Je glisse à genoux devant elle en réunissant ses deux mains dans les miennes, ses deux mains froides.

— Ah ! pas cela ! Line, pas cela ! Demandez-moi tout ce que vous voudrez, tout, mais pas cette chose odieuse : refaire votre portrait en l’habillant ! Ne me condamnez pas à ce martyre… Je consens à vous perdre, à le perdre, puisque c’était l’enjeu de la bataille, je consens à voir pâlir mon dernier rayon de joie et à demeurer seul en plein crépuscule… je veux encore bien vous avoir retrouvée pour me bien pénétrer de cette vérité qu’il n’y a plus d’âme dans votre corps, c’est-à-dire d’amour pour moi, mais, non, pas ça, je ne veux pas travailler pour les sous-préfectures, je ne veux pas que vous vous sauviez de moi en emportant le joli portrait décent pour un public que j’ignore, que je veux ignorer. Vous avez le droit, puisque je reconnais ce droit, de me reprendre votre ancienne image, ou de la détruire. Je ne vous donne pas celui de me la faire renier… publiquement. Autre scandale ! D’ailleurs, que m’importe le public ! Je n’ai pas l’intention de vous… vendre un tableau pour une rétrospective ou une galerie de château. Je veux simplement tenir ma parole. Cette image vous déplaît ? Déchirez-la. Vous ne pouvez pas me déchirer davantage ! La chose est facile, n’en parlons plus ! A mon tour de vous défendre quelque geste superflu ! Celui de me parler en fille, vous !…

Elle murmure, d’un accent singulier, enfantin, et je n’ai jamais vu ses yeux si étrangement durs :

— Je retarde la pendule, Alain. Est-ce que par hasard, je n’ai pas aussi le droit de choisir mon heure ?

J’avais fait le plus héroïque effort qu’un amant, toujours épris, puisse faire en acceptant ce premier marché, car si je l’avais étourdiment proposé, je n’avais pas osé croire qu’on le réaliserait. Maintenant, je suis pris à mon propre piège, pris comme la souris, la grosse souris dans la petite souricière de son cabinet de toilette.

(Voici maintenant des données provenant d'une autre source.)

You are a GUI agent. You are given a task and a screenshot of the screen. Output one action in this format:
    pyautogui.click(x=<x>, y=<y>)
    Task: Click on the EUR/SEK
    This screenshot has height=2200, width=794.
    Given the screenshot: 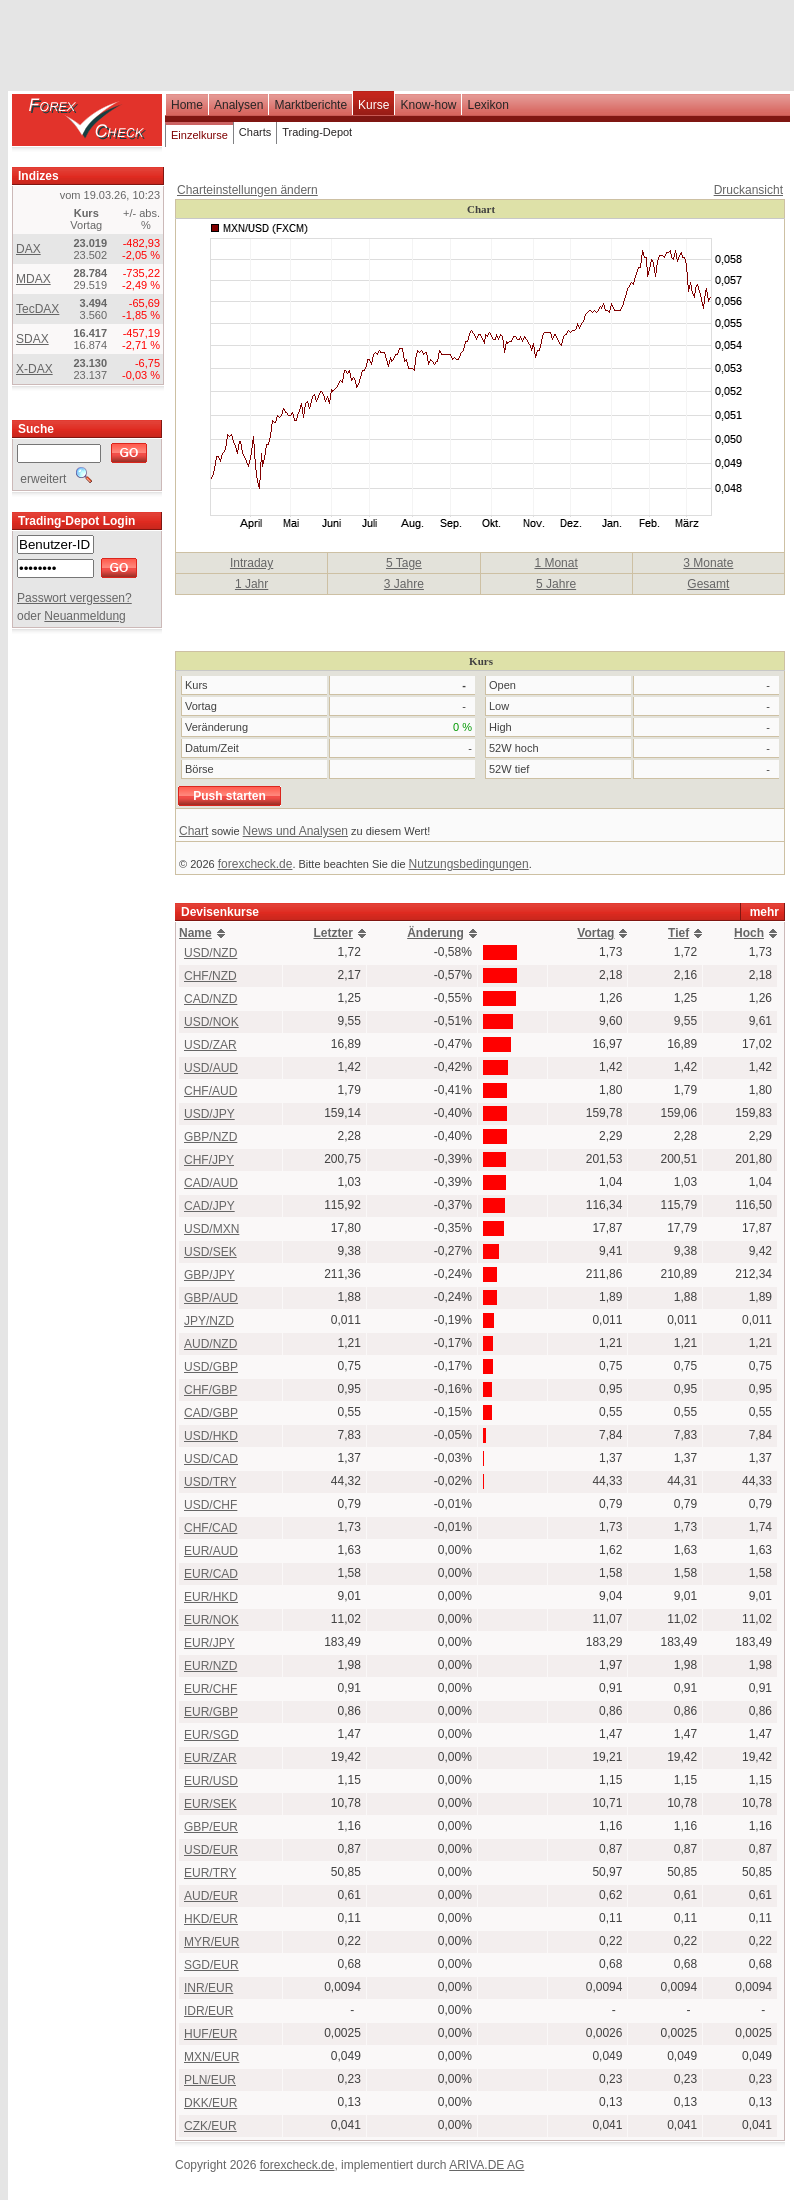 What is the action you would take?
    pyautogui.click(x=210, y=1804)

Je n’ai pas eu tort de refaire l’amour avec cette fille qui ressemble à la femme que j’ai tant aimée, parce que le flacon vide ayant contenu de l’essence précieuse conserve toujours une fugace et enivrante senteur de son parfum, mais j’ai tort de me figurer le retour de l’extase de jadis. Si j’ai eu la même ferveur à la respirer… il est évident qu’elle ne peut plus me sentir, pour employer une expression vulgaire. J’ai dû la froisser cruellement autrefois, et deux années de silence n’ont pas suffi à calmer ses rancunes. On n’est jamais pareils, jamais assez intimes pour tout s’avouer. Elle n’avait pas confiance en moi. Je n’éprouvais même pas le besoin d’avoir confiance en elle. Je n’étais jaloux que sur le moment. Elle me racontait des histoires que je n’écoutais pas ou que je ne saisissais pas dans toutes leurs répercussions. Et puis, il aurait fallu l’intuition, le pressentiment de mon amour futur qui n’est, peut-être, que la fougueuse exaspération de l’absence.

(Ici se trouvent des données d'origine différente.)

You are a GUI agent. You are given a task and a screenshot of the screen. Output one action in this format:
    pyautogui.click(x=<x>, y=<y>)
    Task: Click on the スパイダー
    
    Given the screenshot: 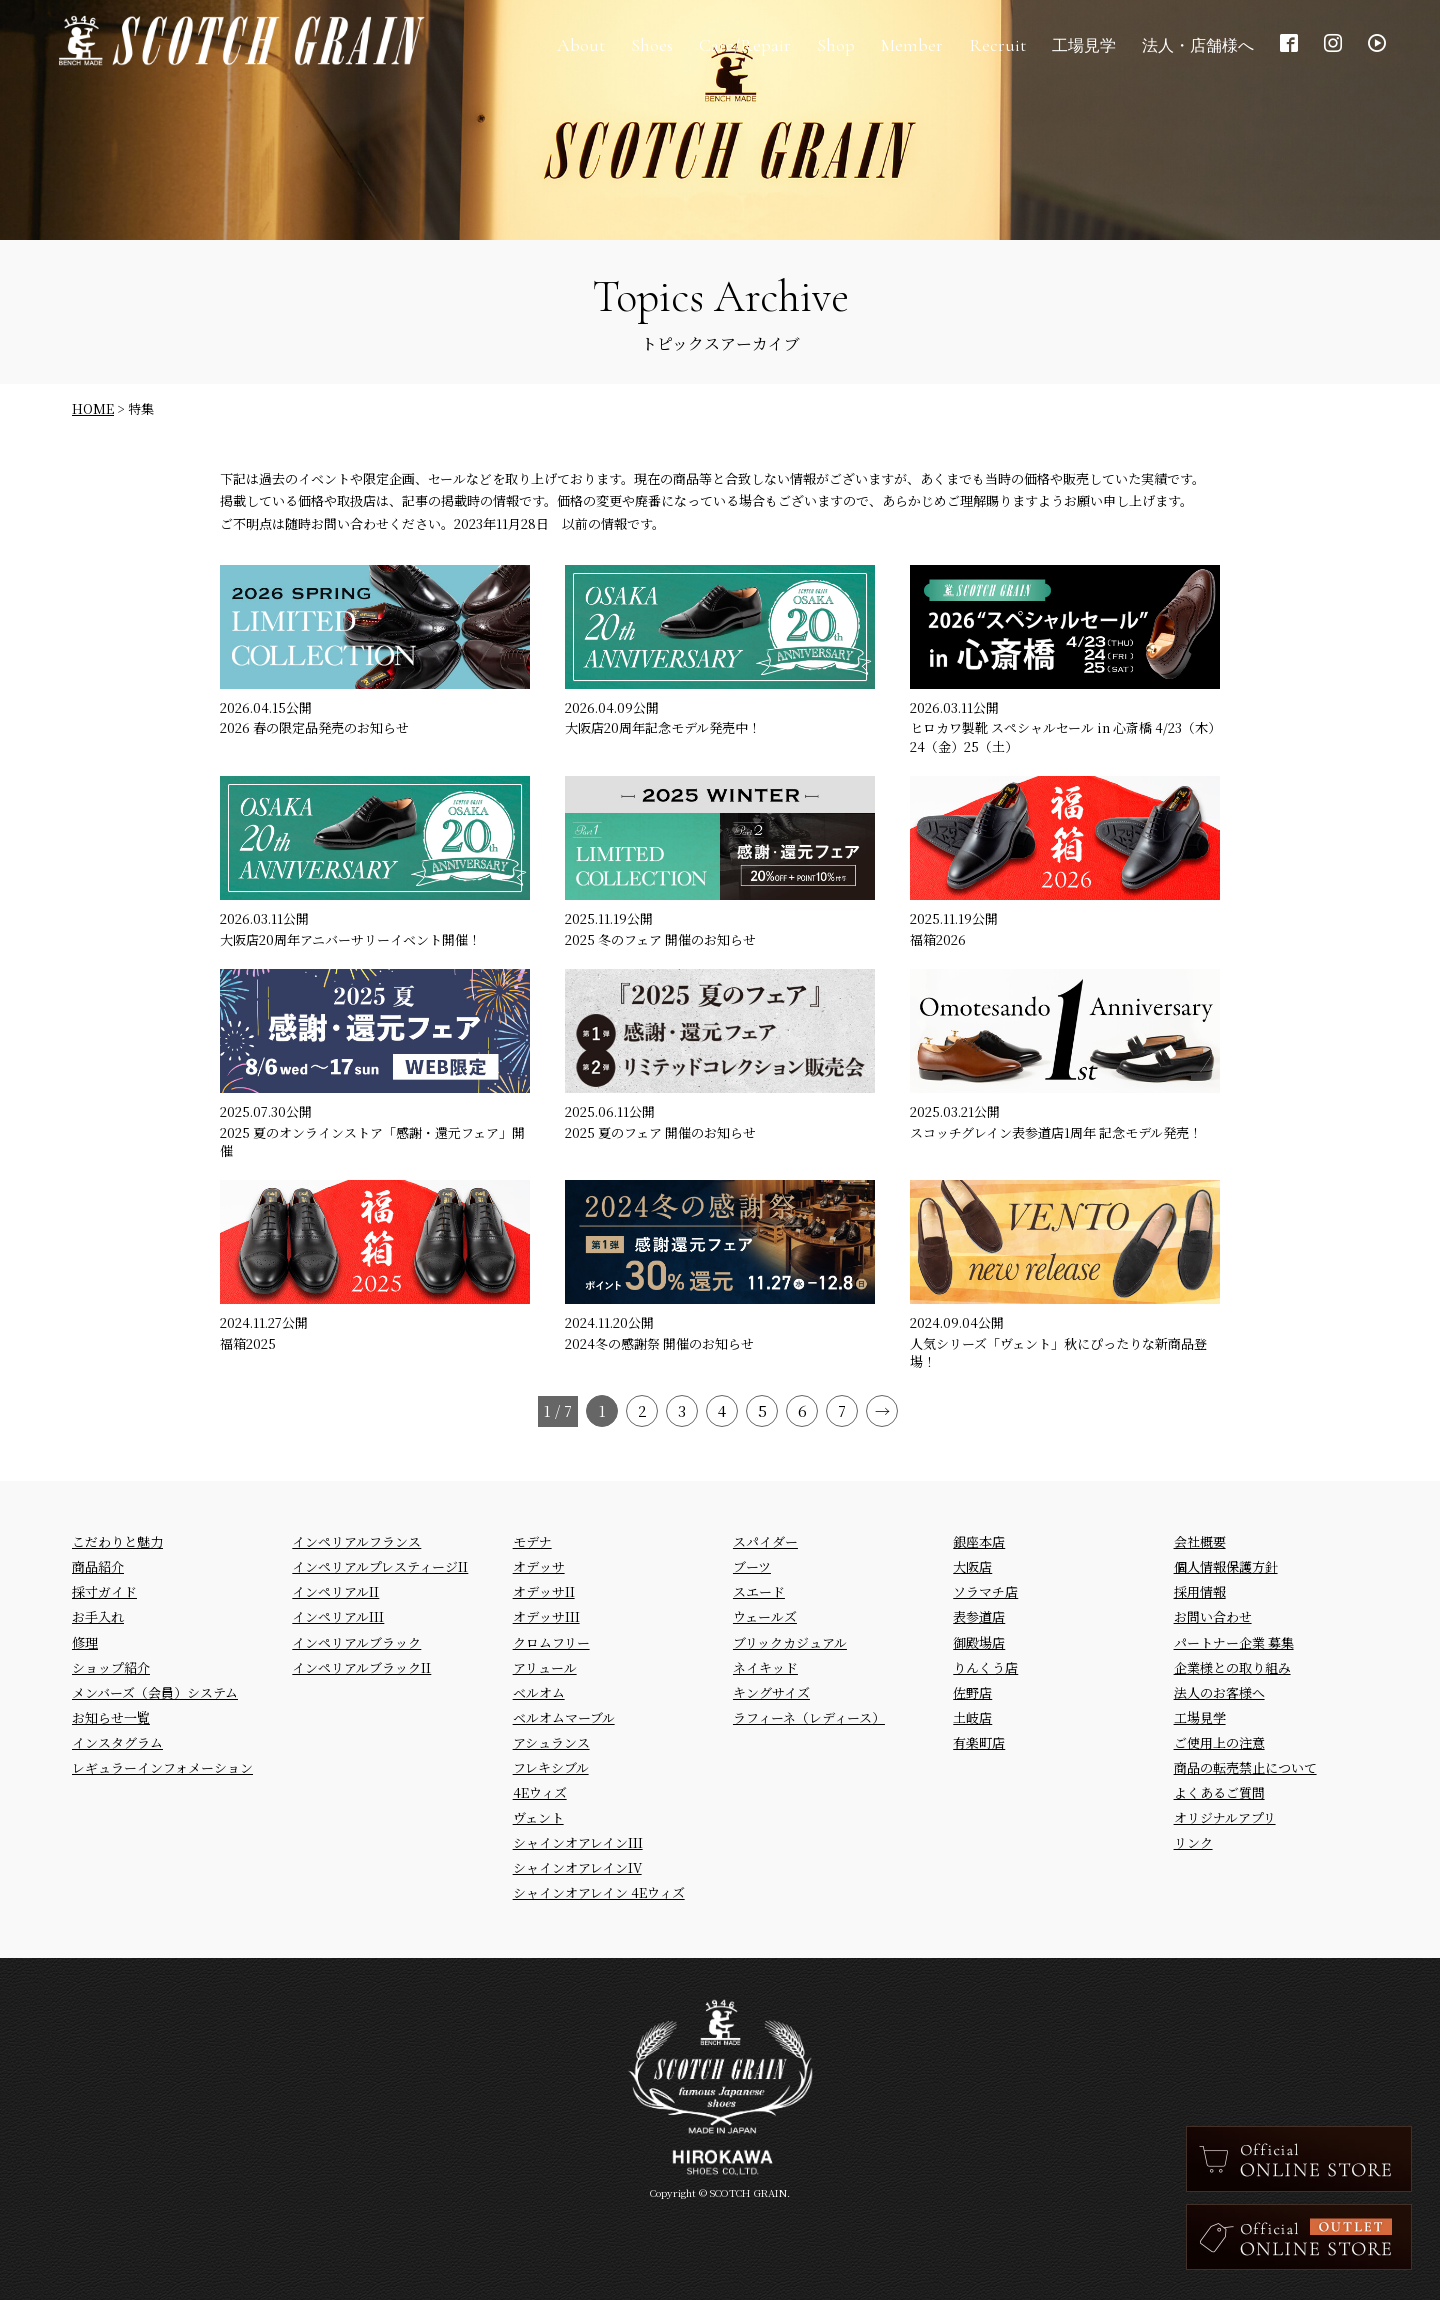 What is the action you would take?
    pyautogui.click(x=765, y=1541)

Elle m’a quitté frauduleusement. Je n’ai pas cru à son départ total et, restant rivé à elle par la terrible habitude de la pensée, la cristallisant en mon cerveau comme une matière chimique, inerte aux réactions prévues, je me suis abominablement intoxiqué.

Je réponds sur un ton moins âpre :

— Voyons, Line, comment l’entendez-vous, ce… sur-portrait ?

— En toilette de soirée, très osée, très dernier cri, mais atténuant toutes les nudités inconvenantes.